The following afternoon, Joe returns to Jeffrey who asks if he is "Emily's Joe" and says that she sent him back to tell Joe something. In the room there are drawings of a curvy cross, but Jeffrey does not know what it means. During his near death experience, Jeffrey saw a light, and a woman showing an image of Joe; the cross symbol was what he saw at the end of the rainbow. Later, while passing by Ben, another child's room, Joe sees the same drawing. Ben knows who Joe is and says that he must "go to the rainbow".

When Joe arrives at his home, his parrot goes into a rage, breaking a pot and making the symbol drawn in the spilled soil on the floor. Joe spots a dragonfly flying outside the window, and briefly sees Emily reaching for him. Joe's neighbor Miriam Belmont tries to talk him back into reality. Instead, he goes to Sister Madeline, a controversial nun who investigated near-death experiences. She thinks that Emily is indeed trying to contact Joe from the other side.

Later, at the hospital, Joe is alone with a clinically dead patient. Joe then hears Emily speaking through the patient, calling his name but no one believes him. He decides to sell his home and go on vacation. While packing away Emily's belongings, the lightbulb in the room burns out. When he returns with a new bulb, all the belongings he had packed away are back in their original places. He enters his kitchen where a map has blown open, showing the symbol at several places. He learns from his friend Hal that the cross is the map symbol for a waterfall. Joe remembers a photo of Emily posing in front of a waterfall with a rainbow behind her.

Joe takes a trip to the area where Emily died. Joe's pilot, Victor, takes him to the victims' graves near a tribe village. Joe shows the photo and asks his native guides if they know where Emily is buried. They start arguing with each other that he should be brought to the village. Joe's attention then shifts to the village and he runs off to it. He comes to a cliff and sees the bus down below in the water. Joe jumps into the river and enters the semi-flooded bus, causing it to shift and become completely submerged. Trapped inside, Joe sees a glow fill the bus and then Emily appears, reaching for his hand. The events of her final hours flash before him, showing she survived the accident and was pulled to safety by nearby Yanomami villagers. Joe is then rescued by Victor.

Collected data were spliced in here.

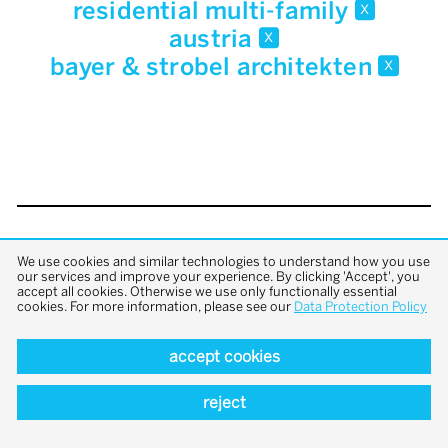
residential multi-family
x
austria
x
bayer & strobel architekten
x
back to top
We use cookies and similar technologies to understand how you use
our services and improve your experience. By clicking 'Accept', you
accept all cookies. Otherwise we use only functionally essential
cookies. For more information, please see our
Data Protection Policy
accept cookies
reject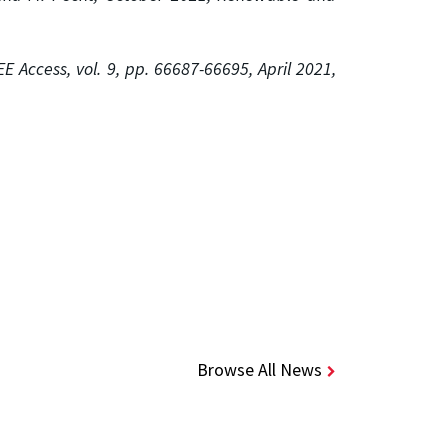
EEE
Access, vol. 9, pp. 66687-66695, April 2021,
Browse All News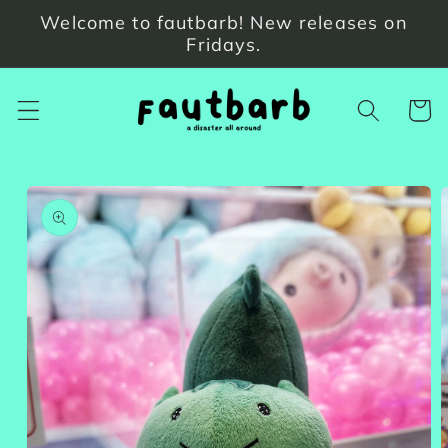
Skip to
Welcome to fautbarb! New releases on
content
Fridays.
Cart
Skip to
product
information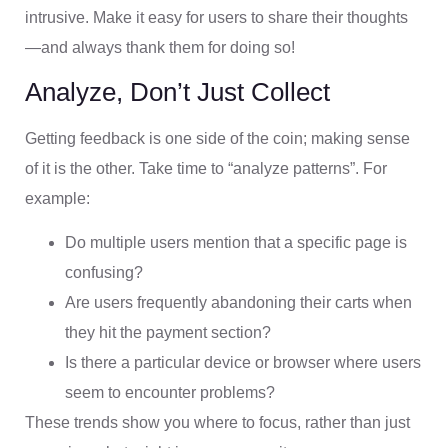
intrusive. Make it easy for users to share their thoughts
—and always thank them for doing so!
Analyze, Don’t Just Collect
Getting feedback is one side of the coin; making sense
of it is the other. Take time to “analyze patterns”. For
example:
Do multiple users mention that a specific page is
confusing?
Are users frequently abandoning their carts when
they hit the payment section?
Is there a particular device or browser where users
seem to encounter problems?
These trends show you where to focus, rather than just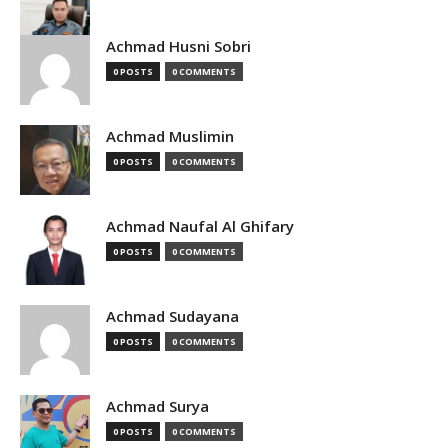
Achmad Husni Sobri
0 POSTS
0 COMMENTS
Achmad Muslimin
0 POSTS
0 COMMENTS
Achmad Naufal Al Ghifary
0 POSTS
0 COMMENTS
Achmad Sudayana
0 POSTS
0 COMMENTS
Achmad Surya
0 POSTS
0 COMMENTS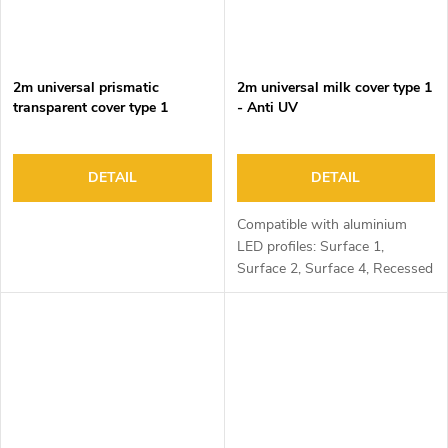
2m universal prismatic
2m universal milk cover type 1
transparent cover type 1
- Anti UV
DETAIL
DETAIL
Compatible with aluminium
LED profiles: Surface 1,
Surface 2, Surface 4, Recessed
1, Recessed 2 and Corner 1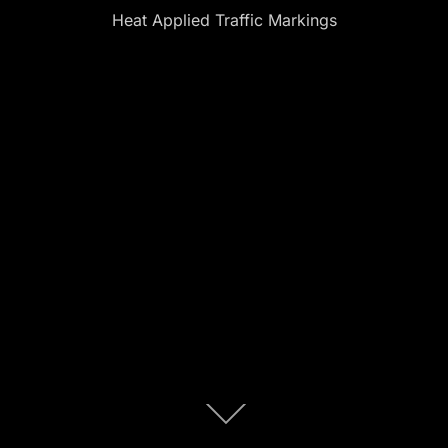
Heat Applied Traffic Markings
Scroll
down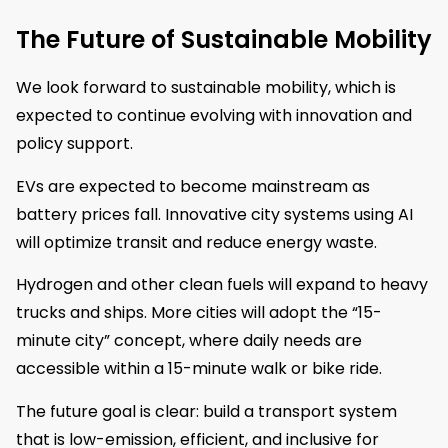
The Future of Sustainable Mobility
We look forward to sustainable mobility, which is
expected to continue evolving with innovation and
policy support.
EVs are expected to become mainstream as
battery prices fall. Innovative city systems using AI
will optimize transit and reduce energy waste.
Hydrogen and other clean fuels will expand to heavy
trucks and ships. More cities will adopt the “15-
minute city” concept, where daily needs are
accessible within a 15-minute walk or bike ride.
The future goal is clear: build a transport system
that is low-emission, efficient, and inclusive for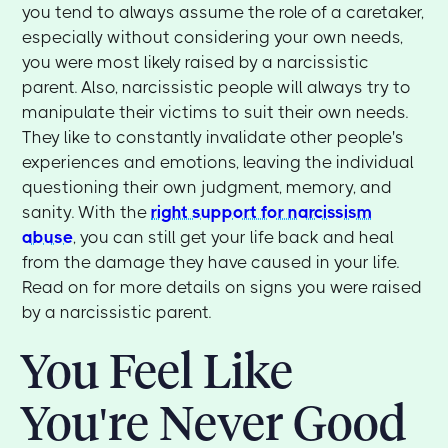
you tend to always assume the role of a caretaker,
especially without considering your own needs,
you were most likely raised by a narcissistic
parent. Also, narcissistic people will always try to
manipulate their victims to suit their own needs.
They like to constantly invalidate other people's
experiences and emotions, leaving the individual
questioning their own judgment, memory, and
sanity. With the
right support for narcissism
abuse
, you can still get your life back and heal
from the damage they have caused in your life.
Read on for more details on signs you were raised
by a narcissistic parent.
You Feel Like
You're Never Good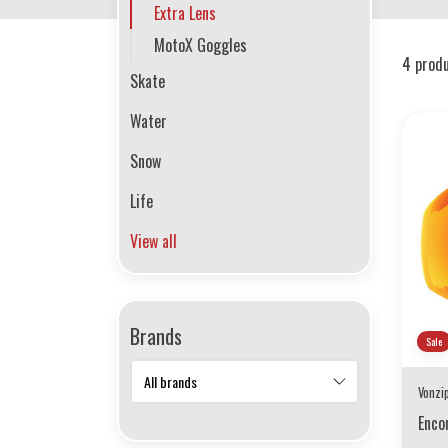
Extra Lens
MotoX Goggles
4 prod
Skate
Water
Snow
Life
View all
Brands
Sale
Vonzi
Enco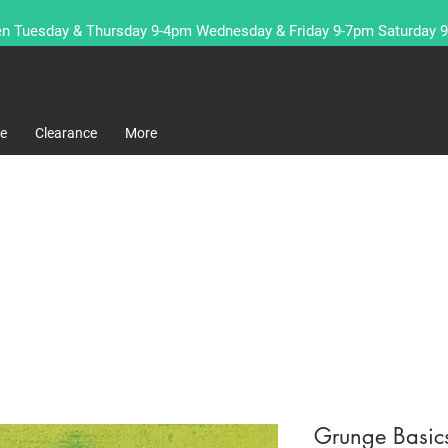
n Tuesday & Thursday 9-4pm Wednesday & Friday 9-7pm Saturday 
re
Clearance
More
Grunge Basic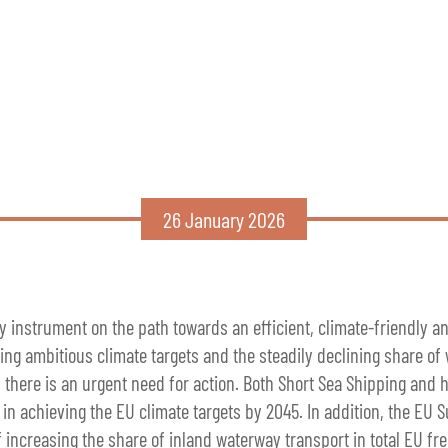
26 January 2026
y instrument on the path towards an efficient, climate-friendly a
ng ambitious climate targets and the steadily declining share of
, there is an urgent need for action. Both Short Sea Shipping and h
 in achieving the EU climate targets by 2045. In addition, the EU 
of increasing the share of inland waterway transport in total EU fr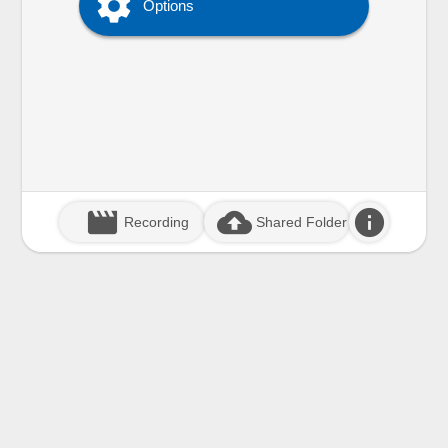

Options
movie_creation
cloud_upload
info
Recording
Shared Folder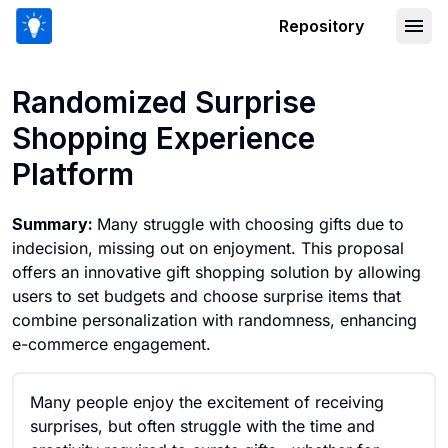
Repository
Randomized Surprise Shopping Experi
Randomized Surprise
Shopping Experience
Platform
Summary:
Many struggle with choosing gifts due to
indecision, missing out on enjoyment. This proposal
offers an innovative gift shopping solution by allowing
users to set budgets and choose surprise items that
combine personalization with randomness, enhancing
e-commerce engagement.
Many people enjoy the excitement of receiving
surprises, but often struggle with the time and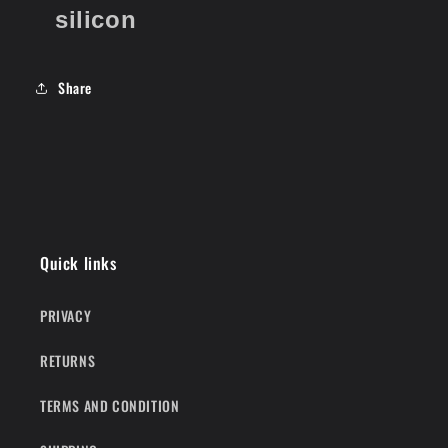
silicon
Share
Quick links
PRIVACY
RETURNS
TERMS AND CONDITION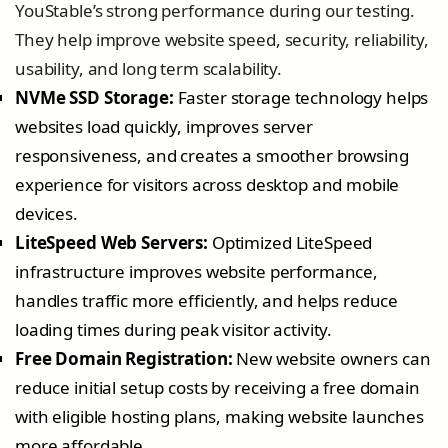
YouStable’s strong performance during our testing.
They help improve website speed, security, reliability,
usability, and long term scalability.
NVMe SSD Storage:
Faster storage technology helps
websites load quickly, improves server
responsiveness, and creates a smoother browsing
experience for visitors across desktop and mobile
devices.
LiteSpeed Web Servers:
Optimized LiteSpeed
infrastructure improves website performance,
handles traffic more efficiently, and helps reduce
loading times during peak visitor activity.
Free Domain Registration:
New website owners can
reduce initial setup costs by receiving a free domain
with eligible hosting plans, making website launches
more affordable.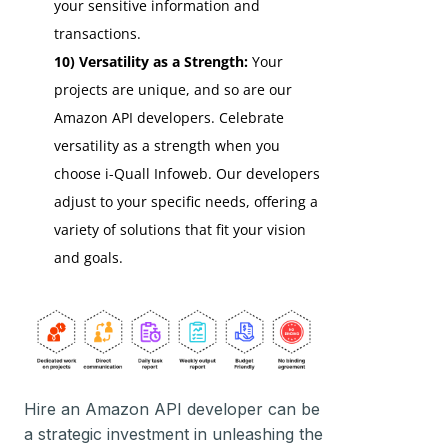
your sensitive information and
transactions.
10) Versatility as a Strength:
Your
projects are unique, and so are our
Amazon API developers. Celebrate
versatility as a strength when you
choose i-Quall Infoweb. Our developers
adjust to your specific needs, offering a
variety of solutions that fit your vision
and goals.
Hire an Amazon API developer can be
a strategic investment in unleashing the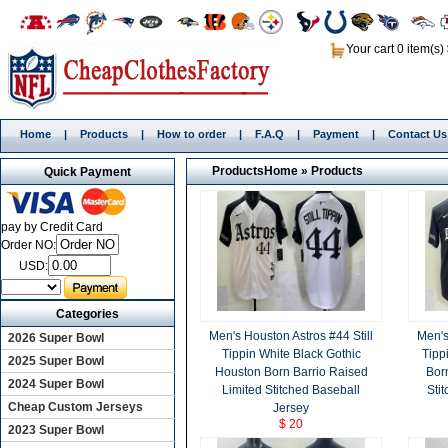
Your cart 0 item(s)
Home
|
Products
|
How to order
|
F.A.Q
|
Payment
|
Contact Us
Products
Home
»
Products
Quick Payment
pay by Credit Card
Order NO:
USD:
Categories
Men's Houston Astros #44 Still
Men's
2026 Super Bowl
Tippin White Black Gothic
Tipp
2025 Super Bowl
Houston Born Barrio Raised
Bor
2024 Super Bowl
Limited Stitched Baseball
Sti
Cheap Custom Jerseys
Jersey
$ 20
2023 Super Bowl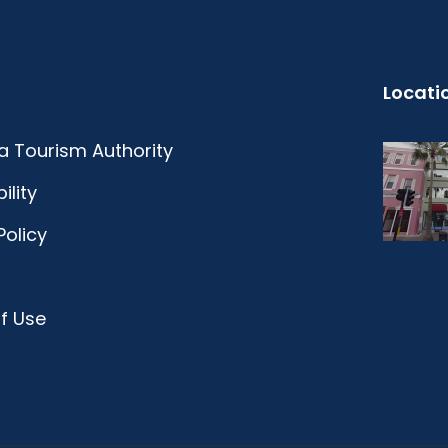
Locati
 Tourism Authority
ility
Policy
f Use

Joe runs to the village and is surrounded by native men with weapons. He holds up a photo of Emily. A native tells him they could not save Emily's body but they saved her soul. Perplexed, he follows the native woman into a hut and inside is a girl in a basket, the child Emily was carrying, who survived the accident. There is a birthmark on the child in the shape of a dragonfly. As he embraces his daughter, he realizes what Emily was trying to tell him. Some time later, Joe plays with his daughter, now a toddler with wavy blonde hair, the very image of Emily.

==Production==
The project was initially set up at Metro-Goldwyn-Mayer (MGM) when the script was bought for a mid six figures outbidding Touchstone. The script was put into turnaround when MGM grew uncertain of the $75 million budget with Shady Acres Entertainment reacquiring the domestic distribution rights that in turn were acquired by Universal, while Spyglass Entertainment handled foreign pre-sales in a manner similar to the arrangement with The Sixth Sense whose success helped give Dragonfly the traction it needed to move into production. Kevin Costner entered negotiations to star in September 2000.

==Release==
Produced on a $60 million budget, Dragonfly made $52.3 million worldwide, making it a box-office bomb.

==Home media==
The film was released on VHS and DVD on 30 July 2002 by Universal Studios Home Video.

==Reception==
Rotten Tomatoes, a review aggregator, reports that 7% of 125 critics gave the film a positive review; the average rating is 3.65/10. The consensus reads: "Sappy, dull and muddled, Dragonfly is too melancholic and cliched to generate much suspense." On Metacritic it carries the score of 25 out of 100, indicating "generally unfavorable" reviews. Audiences polled by CinemaScore gave the film an average grade of "B+" on an A+ to F scale.